Après un bref séjour aux Caraïbes dans l’armée française et une année de travail qui s’est avérée déterminante à l’Hôpital Sainte-Justine de Montréal, le Dr Fombonne retourne en France et reprend sa pratique en pédiatrie. Cependant, il s’énerve du manque de rigueur du système médical de son pays d’origine, comparativement aux pratiques fondées sur l’expérience clinique qu’il a découvertes en Amérique du Nord. Il décide de se concentrer sur la recherche. Éventuellement, il mène une étude épidémiologique révolutionnaire sur les troubles mentaux de l’enfant subventionnée par le célèbre Institut national de la santé et de la recherche médicale (INSERM). Le Dr Fombonne était satisfait de l’étude parce que « ça me permettait d’être indépendant, dit-il. C’était une grosse opération pour un petit bonhomme comme moi qui travaillait seul et qui était l’un des premiers en France à prendre une approche scientifique au lieu de l’approche sociologique traditionnelle à la psychiatrie infantile. »

 

C’est au cours de cette période avec l’INSERM que le Dr Fombonne est devenu fasciné par l’autisme. Quand les associations familiales nationales défient le gouvernement français d’améliorer la qualité de vie des personnes autistes, le Dr Fombonne, réputé pour ses investigations rigoureuses, est appelé à contribution. Il développe un projet axé sur la recherche sur l’autisme et sur son traitement à plusieurs centres de santé et, vers la fin des années 1980, sa recherche clinique prend de l’ampleur et acquiert de la renommée.

 

Mais le Dr Fombonne est toujours insatisfait du modèle de recherche français et décide de déménager à nouveau, cette fois à Londres où il passe une année sabbatique travaillant avec Sir Michael Rutter, le fondateur de la pédopsychiatrie.
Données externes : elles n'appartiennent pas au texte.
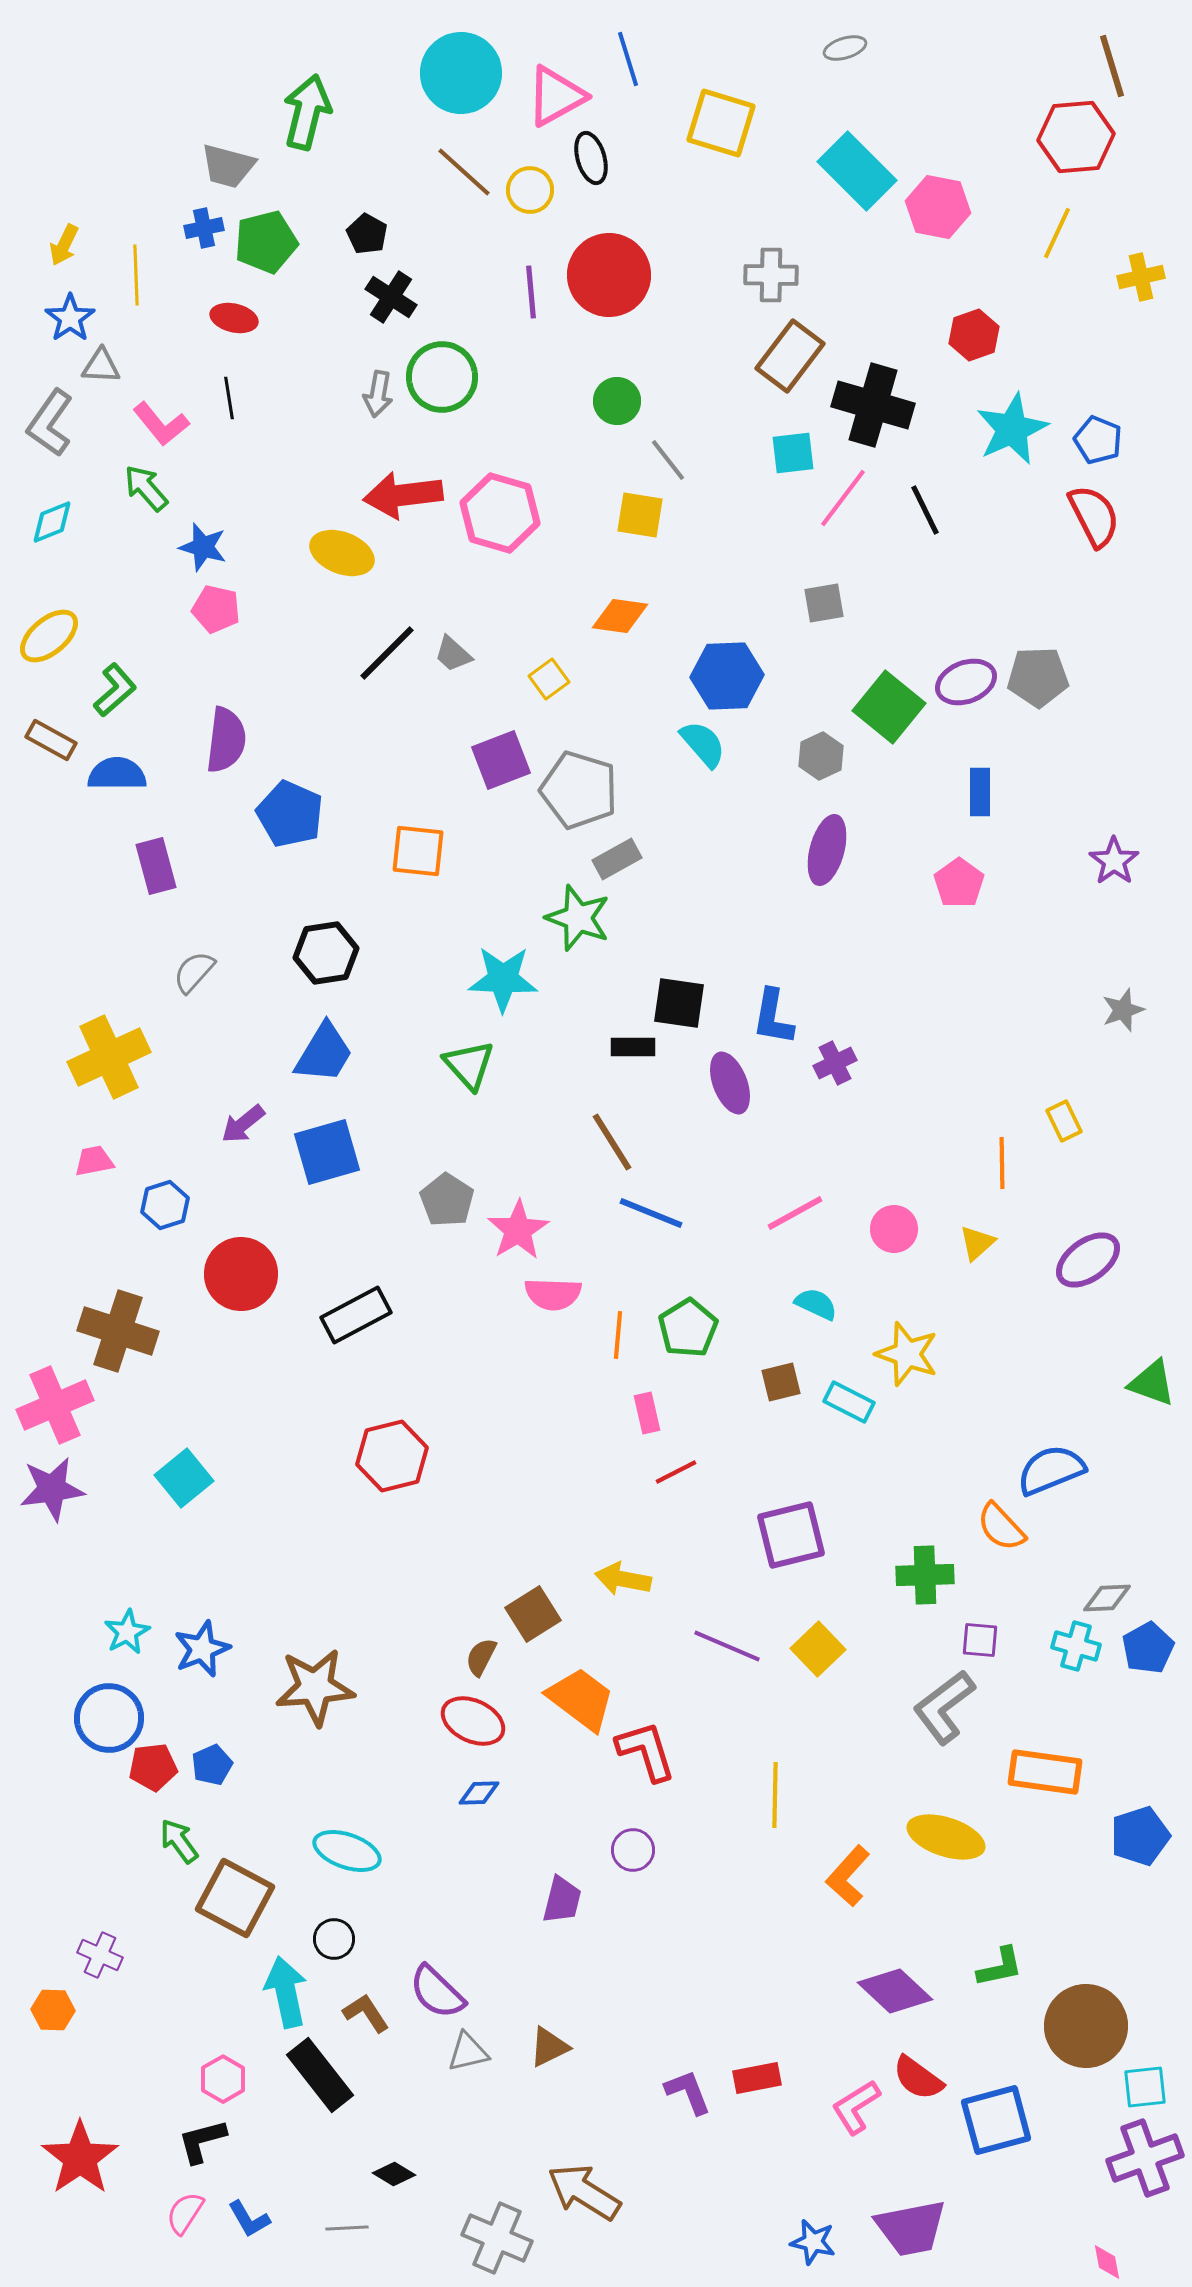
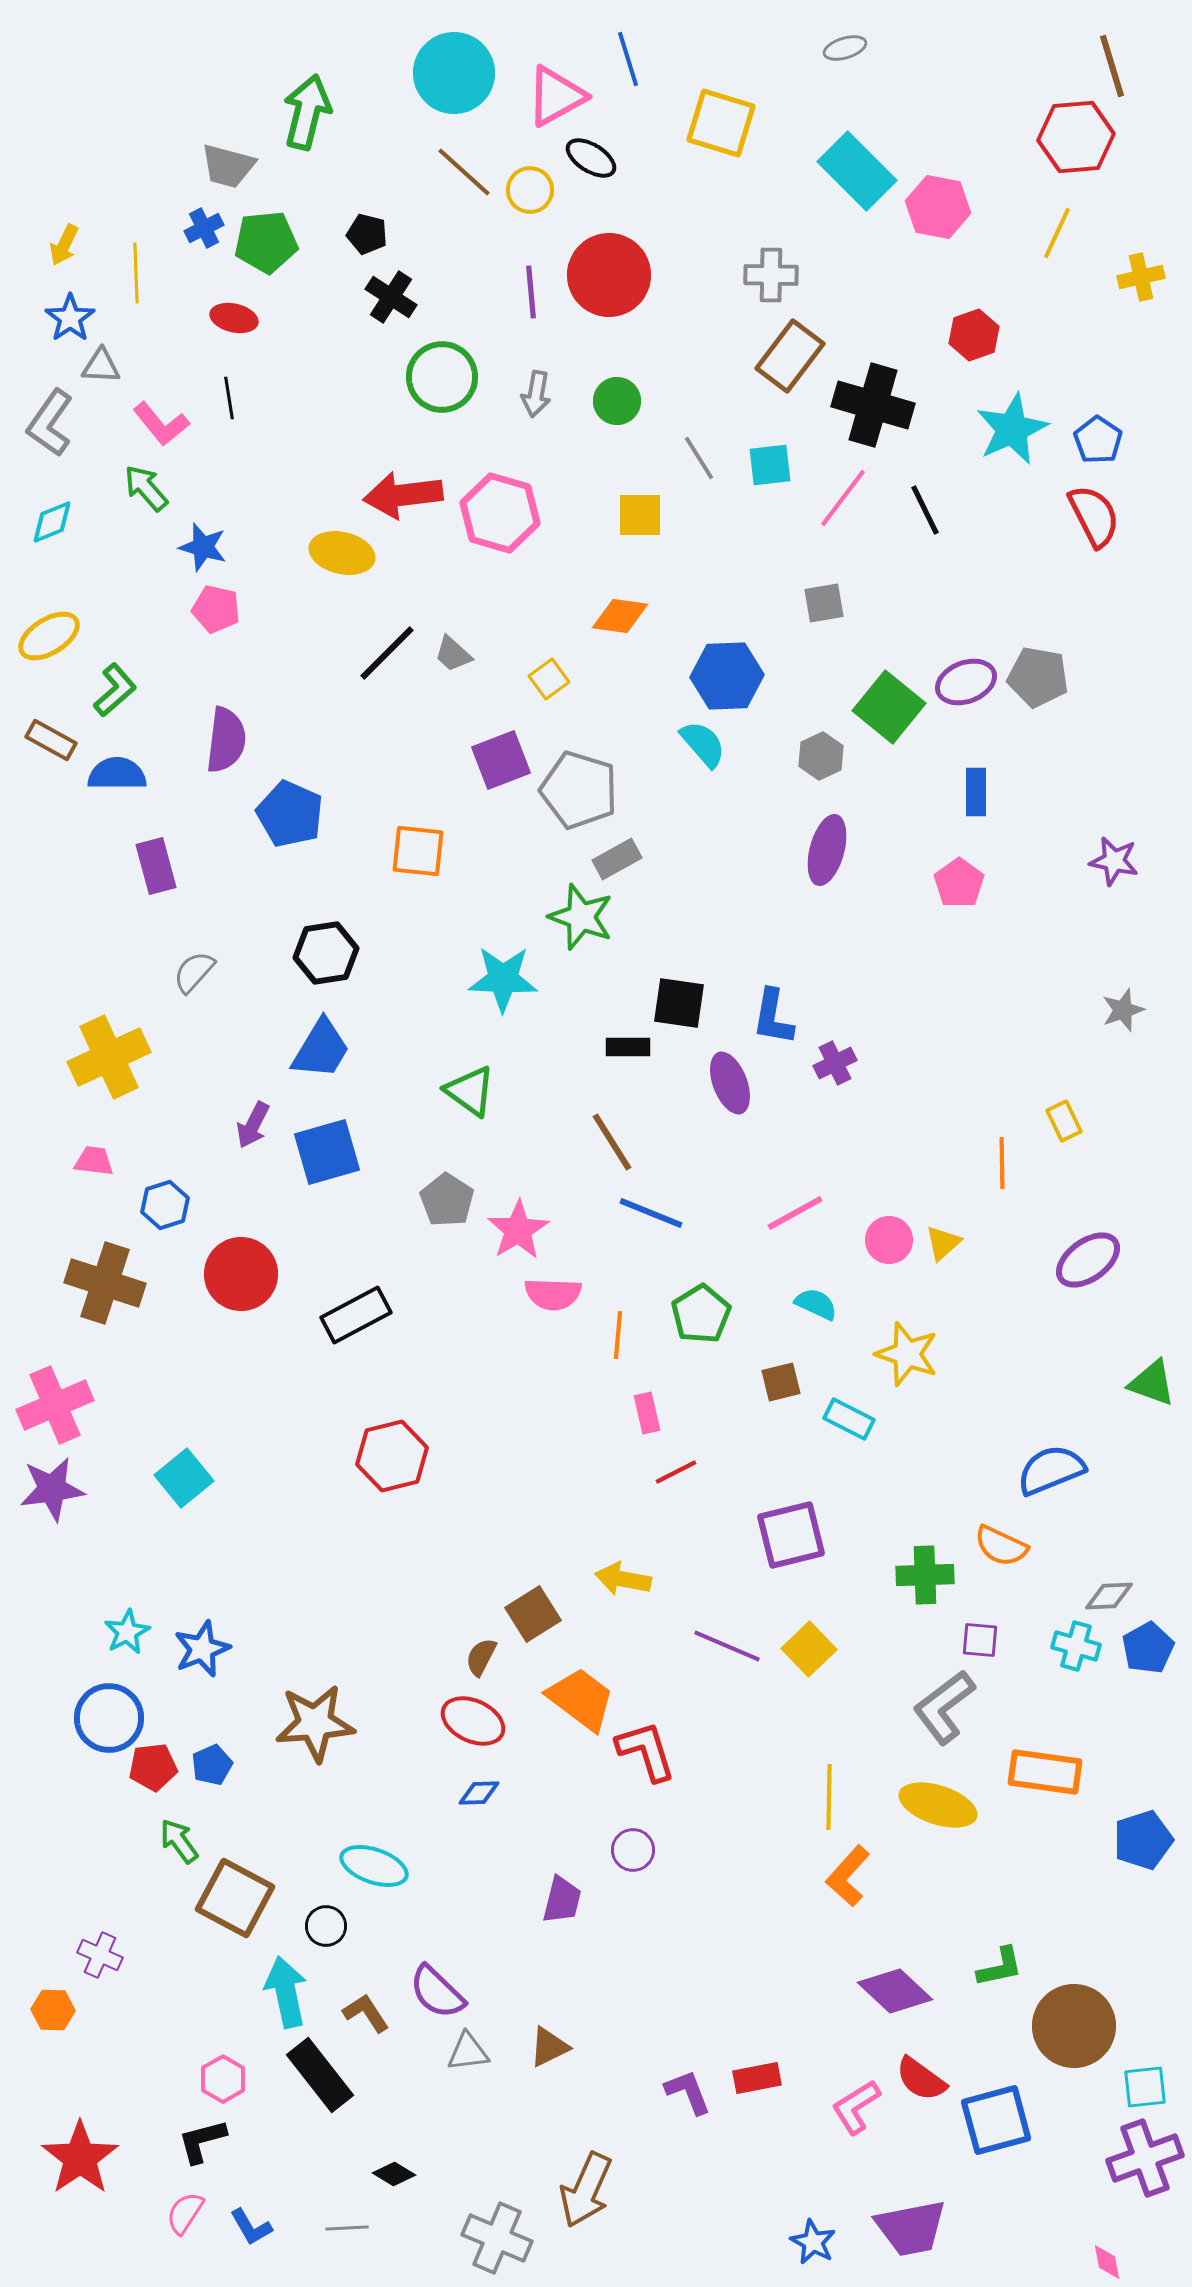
cyan circle at (461, 73): moved 7 px left
black ellipse at (591, 158): rotated 42 degrees counterclockwise
blue cross at (204, 228): rotated 15 degrees counterclockwise
black pentagon at (367, 234): rotated 15 degrees counterclockwise
green pentagon at (266, 242): rotated 8 degrees clockwise
yellow line at (136, 275): moved 2 px up
gray arrow at (378, 394): moved 158 px right
blue pentagon at (1098, 440): rotated 12 degrees clockwise
cyan square at (793, 453): moved 23 px left, 12 px down
gray line at (668, 460): moved 31 px right, 2 px up; rotated 6 degrees clockwise
yellow square at (640, 515): rotated 9 degrees counterclockwise
yellow ellipse at (342, 553): rotated 8 degrees counterclockwise
yellow ellipse at (49, 636): rotated 8 degrees clockwise
gray pentagon at (1038, 677): rotated 12 degrees clockwise
blue rectangle at (980, 792): moved 4 px left
purple star at (1114, 861): rotated 24 degrees counterclockwise
green star at (578, 918): moved 3 px right, 1 px up
black rectangle at (633, 1047): moved 5 px left
blue trapezoid at (324, 1053): moved 3 px left, 4 px up
green triangle at (469, 1065): moved 1 px right, 26 px down; rotated 12 degrees counterclockwise
purple arrow at (243, 1124): moved 10 px right, 1 px down; rotated 24 degrees counterclockwise
pink trapezoid at (94, 1161): rotated 18 degrees clockwise
pink circle at (894, 1229): moved 5 px left, 11 px down
yellow triangle at (977, 1243): moved 34 px left
green pentagon at (688, 1328): moved 13 px right, 14 px up
brown cross at (118, 1331): moved 13 px left, 48 px up
cyan rectangle at (849, 1402): moved 17 px down
orange semicircle at (1001, 1527): moved 19 px down; rotated 22 degrees counterclockwise
gray diamond at (1107, 1598): moved 2 px right, 2 px up
yellow square at (818, 1649): moved 9 px left
brown star at (315, 1687): moved 36 px down
yellow line at (775, 1795): moved 54 px right, 2 px down
blue pentagon at (1140, 1836): moved 3 px right, 4 px down
yellow ellipse at (946, 1837): moved 8 px left, 32 px up
cyan ellipse at (347, 1851): moved 27 px right, 15 px down
black circle at (334, 1939): moved 8 px left, 13 px up
brown circle at (1086, 2026): moved 12 px left
gray triangle at (468, 2052): rotated 6 degrees clockwise
red semicircle at (918, 2078): moved 3 px right, 1 px down
brown arrow at (584, 2192): moved 2 px right, 2 px up; rotated 98 degrees counterclockwise
blue L-shape at (249, 2219): moved 2 px right, 8 px down
blue star at (813, 2242): rotated 15 degrees clockwise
Son expérience en Angleterre est tellement positive que le Dr Fombonne et sa famille traversent la Manche lorsque Sir Rutter lui offre un poste supérieur de recherche.

 

Le Dr Fombonne accepte de diriger l’équipe clinique nationale de Sir Rutter. En 1998, il devient encore plus occupé quand une étude publiée dans le Lancet par le Dr Andrew Wakefield, gastroentérologue, change les idées de tout le monde au sujet de l’autisme. L’étude affirme que le vaccin ROR (rougeole-oreillons-rubéole) augmente le risque d’autisme chez les enfants. Cette déclaration cause une grande surprise au Royaume-Uni et une équipe de scientifiques, incluant le Dr Fombonne, sont triés sur le volet pour étudier les conclusions.

 

Au sujet de son travail sur le cas, le Dr Fombonne explique : « Les études que j’ai publiées ont eu une forte incidence à l’échelle mondiale en ce qui a trait à la réfutation des affirmations contre le vaccin ROR. » Son travail le projette aussi dans une fièvre médiatique pour laquelle il était d’abord peu disposé à prendre part. « Mais je n’avais pas le choix, poursuit-il, parce que j’étais l’une des rares personnes capables de répondre aux questions scientifiques qui étaient au cœur de la controverse. Je ne pouvais tout simplement pas me réfugier dans ma tour d’ivoire et dire “Ça ne me concerne pas.” Le tournant décisif est venu quand j’ai réalisé que les affirmations au sujet du vaccin avaient changé le comportement des gens. Des enfants mouraient parce que moins de vaccins étaient donnés et les parents avaient oublié que la rougeole pouvait être mortelle. Il devint évident que la preuve scientifique devait être expliquée clairement pour résoudre ce débat. »

 

En pleine controverse, le Dr Fombonne reçoit un appel de l’Hôpital de Montréal pour enfants (l’HME) du Centre universitaire de santé McGill lui offrant une autre possibilité de changement de vie et de carrière majeur. Il est heureux à Londres, mais il a trois adolescents désireux d’étudier dans les universités américaines. Bien que ce soit une décision difficile à prendre, le Dr Fombonne réalise qu’il est temps d’essayer quelque chose de nouveau. Il est également impatient d’expérimenter la flexibilité et la cadence rapide du travail en Amérique du Nord.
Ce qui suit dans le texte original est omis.